Het Poenarikasteel van graaf Vlad Tepes, beter bekend als Dracula. © iStock
Maarten Inghels
Maarten Inghels Antwerps Stadsdichter

Maarten Inghels is schrijver en dichter. Als hij niet ronddwaalt in de stad, wandelt hij naar verafgelegen plekken of bezoekt hij eilanden. Voor enkele optredens op poëziefestivals reisde hij van Zagreb naar Boedapest, tot in het Roemenië van Dracula. ‘Vlad was a good guy.’

Nadat de vertaling van mijn roman is voorgesteld in een bibliotheek en een boekhandel in Zagreb – de berenworst sla ik voor een keer af – nemen we de trein naar Boedapest. Aan de Kroatische zijde is dat een heel avontuur; drie keer van treinstel veranderen, een pendelbus die een deel van het traject overbrugt, om net voor de Hongaarse grens een klein uur stil te staan. Vooral het pantomimespel met opgetrokken wenkbrauwen van de paspoortagenten zorgt voor vertraging.

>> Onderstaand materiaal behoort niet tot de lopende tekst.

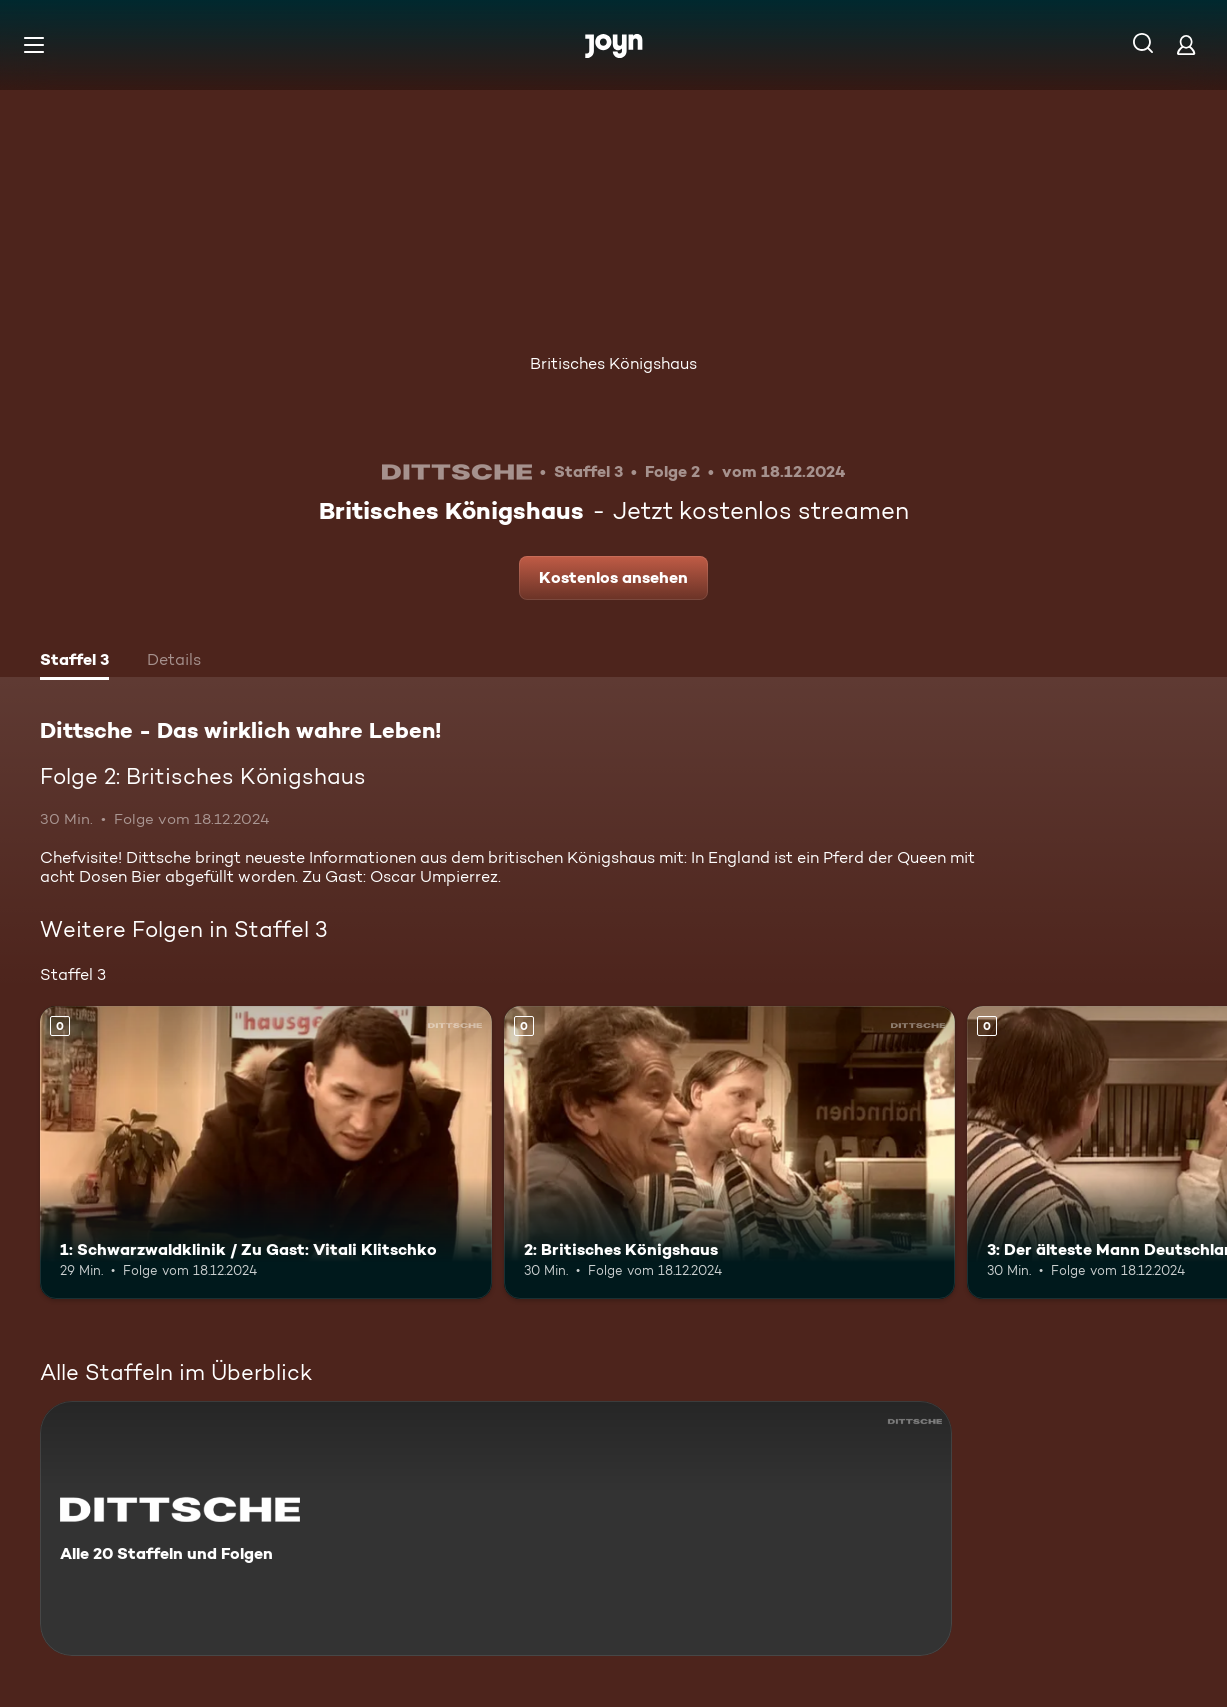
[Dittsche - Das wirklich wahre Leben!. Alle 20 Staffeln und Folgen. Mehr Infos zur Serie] (496, 1528)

We stappen over op een Hongaarse trein met gordijn- tjes en internet en beenruimte en met uitzondering van de toiletten ruikt alles naar Europees geld. De trein kachelt in totaal zes en een half uur langs het groene platteland, slechts onderbroken door het lange Balatonmeer, waarvoor de Hongaren een zomerse verliefdheid koesteren.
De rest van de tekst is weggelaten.